The Return
There’s been so many times I’ve wanted to make a post on here & I didn’t. I just visualized that I’d done it & it kept getting me by each time. This time however, I cannot get by with just imagining me writing. I need to type this out so I know it’s real.
Saturday I got a nose bleed. Needless to say (not really) this was the most I’ve bleed in one time in a really long time. I know well enough that to help get rid of a nose bleed faster, is to hold your head back. But I tilted my head forward & leaned down so that the blood would keep coming. It excited me to see how I couldn’t stop the blood & I found myself wishing that there’d be pain behind it. But there wasn’t, just a normal nose bleed. I fed off of it though, I couldn’t stop looking at the blood filled napkins I’d used to wipe the blood away. It made me feel like I was back in high school. i haven’t cut myself well since those years. And oh boy seeing that blood made me want more. I’d just like a razor on standby. But I have no idea where I would cut because there’a absolutely no way I could get away with cuts on my arm in this house.
Moving on.
I think more & more everyday about how I’m not missing out on much. I’d like to die. And I’ve considered every possibility. I’m over it. I don’t need to see or do anything else in life. That is not saying that I’ve accomplished all that I’ve wanted to. I’ve accomplished nothing. I wish there were a way to I’ve my life to someone dying & wanted to live. I’d gladly give them my life in exchange for theirs. I’m wasting a perfectly good life. I mean who knows how long I actually have left on this earth, but if it were 60+ more years, then I’d trade it to them.

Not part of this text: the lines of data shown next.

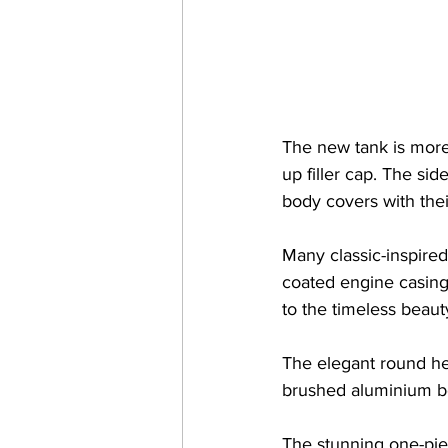
The new tank is more 
up filler cap. The sid
body covers with thei
Many classic-inspire
coated engine casing
to the timeless beaut
The elegant round hea
brushed aluminium bez
The stunning one-pie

I’m just discovering why people become addicts. This is serious, I’m not making a joke of it. I truly get it now. I’ve been smoking a little here & there these past few months & just recently I realized that I absolutely need to be high all the time. If I’m not, then the thoughts come back. The depression swoops over me. I ran out of oil in my pen & randomly thought to buy alcohol. I drank & got drunk & it was a great substitute for when I can’t get high. And now I am have finally arrived to the point where I can’t stand to be sober anymore. I have to be under the influence some kind of way. Problem is, I am in no position to always be under the influence.

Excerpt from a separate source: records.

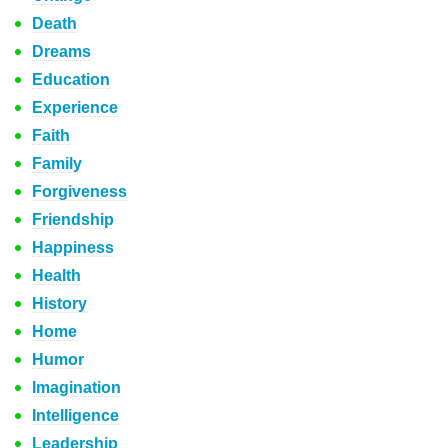
Death
Dreams
Education
Experience
Faith
Family
Forgiveness
Friendship
Happiness
Health
History
Home
Humor
Imagination
Intelligence
Leadership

This is a major set back because my thoughts are killing me something fierce like back in high school. Sober me cannot take my inner thoughts. And I’ve stopped talking to Eric as of a few days ago so there is no one to talk to. Each passing moment it feels as I’m going to spontaneously begin crying. I kid anyone not, I want to cry each minute I spend awake. If I cannot be under the influence then I want to be asleep. But I also can’t do that as much as I’d like either.
I’m trying really hard to isolate myself. It feels like one day very soon I am going to relapse. And I haven’t relapsed in over 4 years, this relapse will be a big one & I know it.